John Hattie admits that half of the Statistics in Visible Learning are wrong (Part 2)

In an earlier post we discovered that John Hattie had admitted (quietly) that half of the Statistics in Visible Learning were incorrect. John Hattie uses two statistics in the book, the ‘Effect Size’ and the ‘CLE’. All of the CLEs are wrong through-out the book.

Now, I didn’t really know why they were wrong, I thought, maybe he was using a computer program to calculate them and it had been set up incorrectly. I didn’t know. Until I received this comment from Per-Daniel Liljegren. He was giving a seminar on Visible Learning for some teachers in Sweden and didn’t understand some of what he’d found, so, he wrote to Debra Masters, Director of Visible Learning Plus, asking for help.

“Now, when preparing the very first seminar, I was very puzzled over the CLEs in Hattie’s Visible Learning. It seems to me that most of the CLEs are simply the Effect Size, d, divided by the square root of 2.

Should not the CLE be some integral from -infinity to d divided by the square root of 2?”

And if you grab your copy of Visible Learning and check, he’s right! The CLEs are just the Effect Size divided by the square root of 2.

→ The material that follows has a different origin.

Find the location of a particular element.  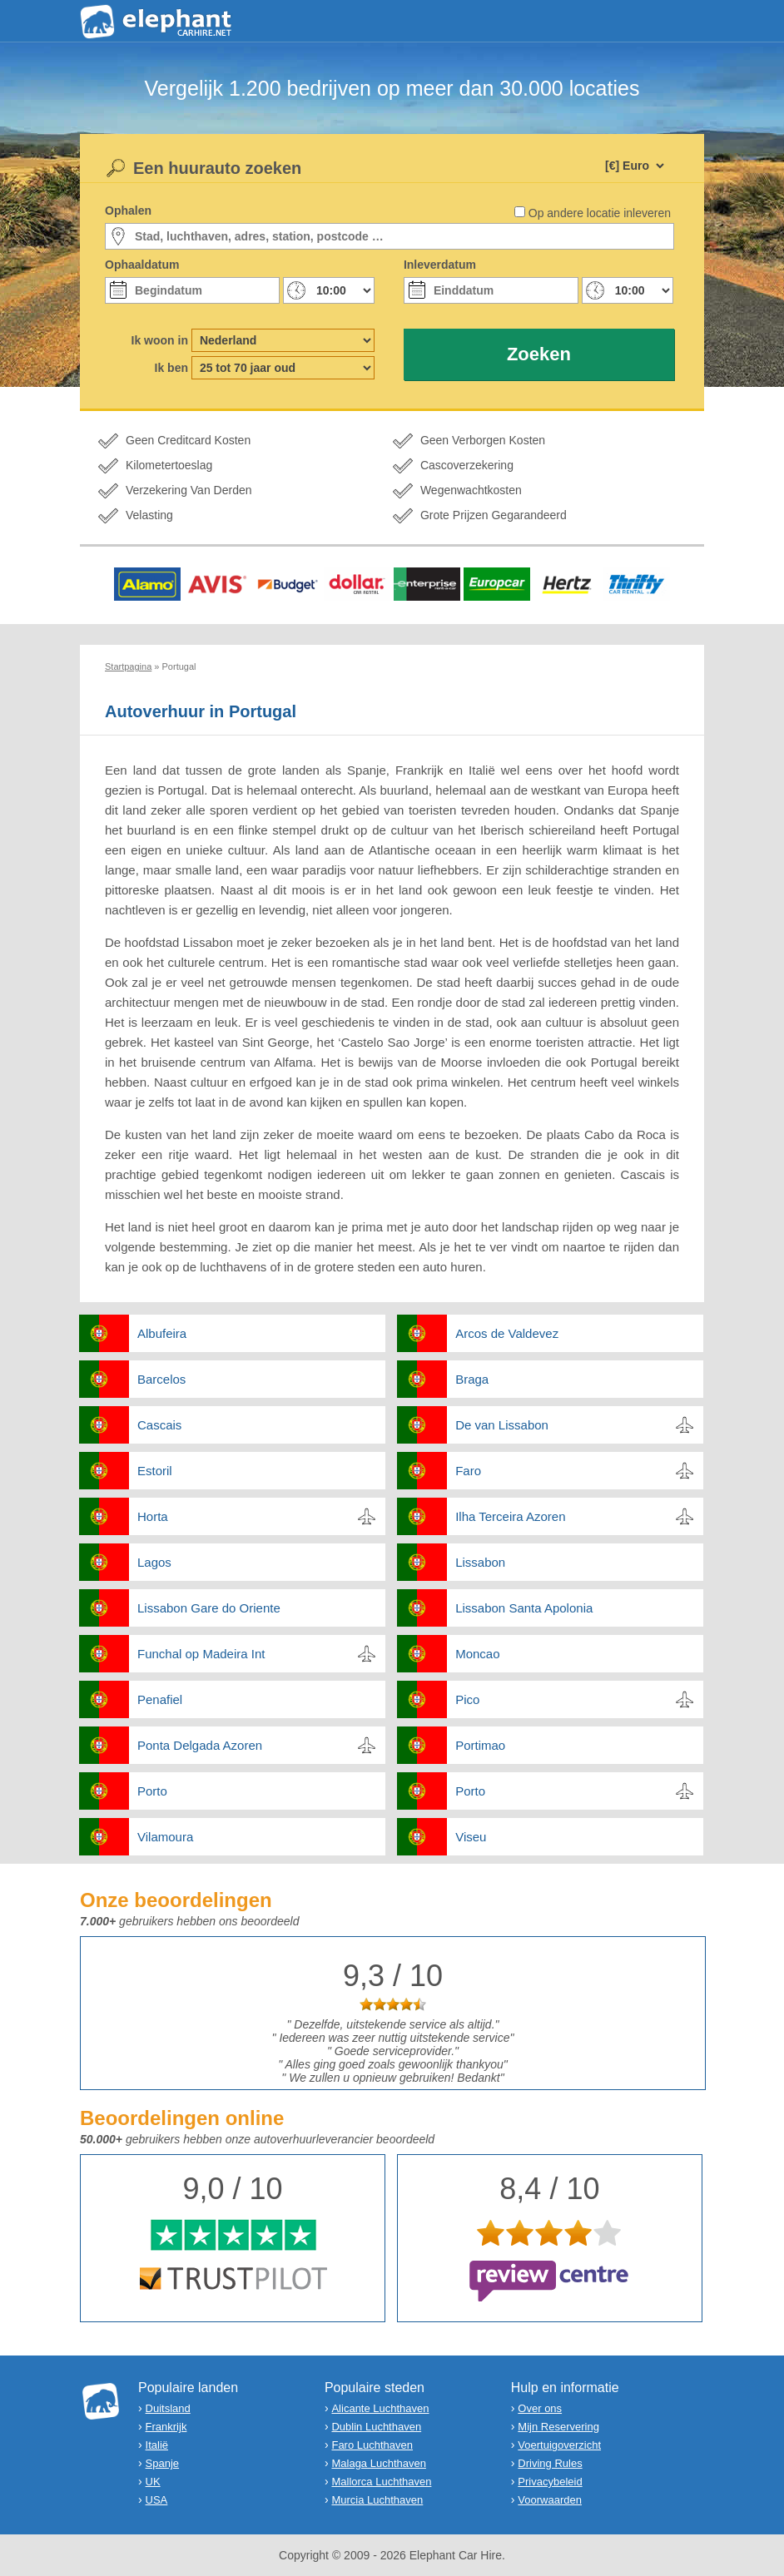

He never received a reply to his letter.

If we look at this article that tells us how to calculate the CLE – How to calculate the Common Language Effect Size Statistic – we see that dividing by the square root of 2 actually finds the z value. This should then have been converted into the probability using standard Normal distribution tables, a very basic statistical technique that we teach to Year 12s in S1 A Level.

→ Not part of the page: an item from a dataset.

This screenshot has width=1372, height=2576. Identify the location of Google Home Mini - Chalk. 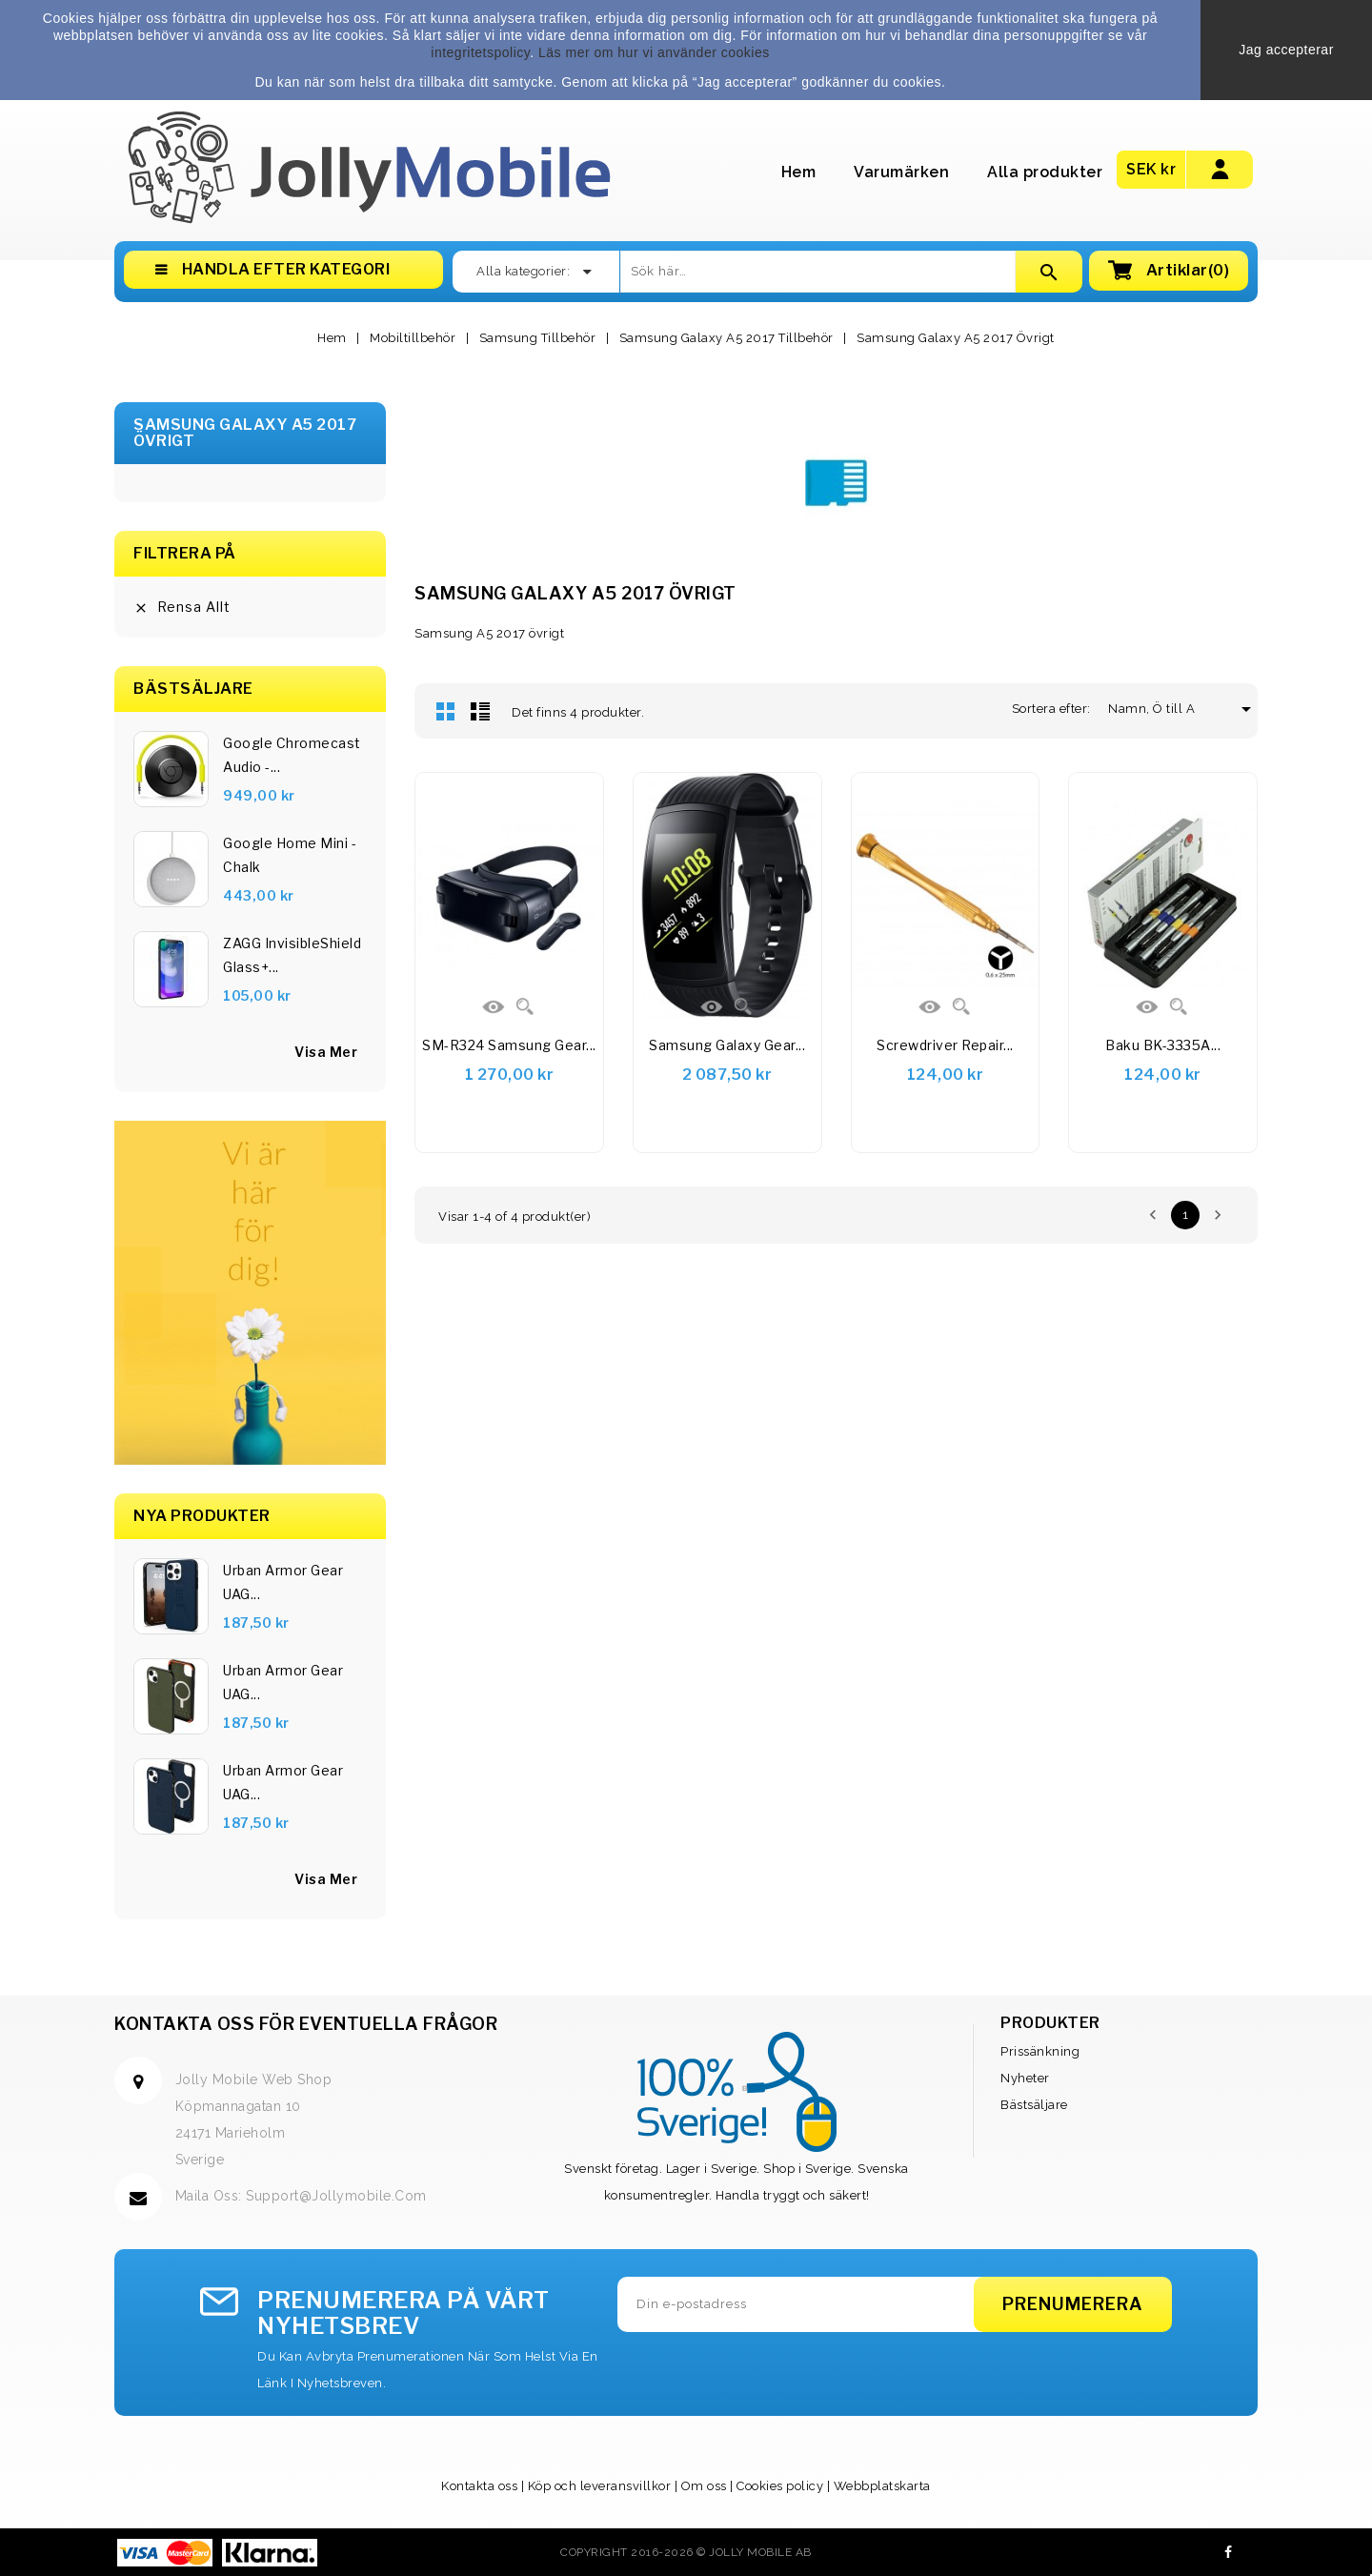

Throughout the book, Visible Learning, John Hattie has calculated the z values and used them as his CLEs when he should have converted them into probabilities.

Three very worrying things about all this –

1.   John Hattie doesn’t know the difference between z values and the probabilities you get from z values. Really, really, basic stuff.

2.   John Hattie knows about this mistake but has chosen not to publicise it. This could mean that many teachers are still relying on it to instruct their teaching.

2.   No-one picked up on it for years, despite the fact the CLE is meant to be a probability. So, throughout the book he is saying that probability can be negative or more than 100%. So, who is checking John Hattie’s work? Because the academic educational establishment doesn’t appear to be.

Again we are left with two options to choose from

1.   John Hattie is a genius who is doing things that even Mathematicians don’t understand.

2.   John Hattie is a well meaning man with a Social Sciences degree who has made a mistake in using statistical techniques he didn’t realise were unknown to Mathematicians and incorrect.

The choice is yours.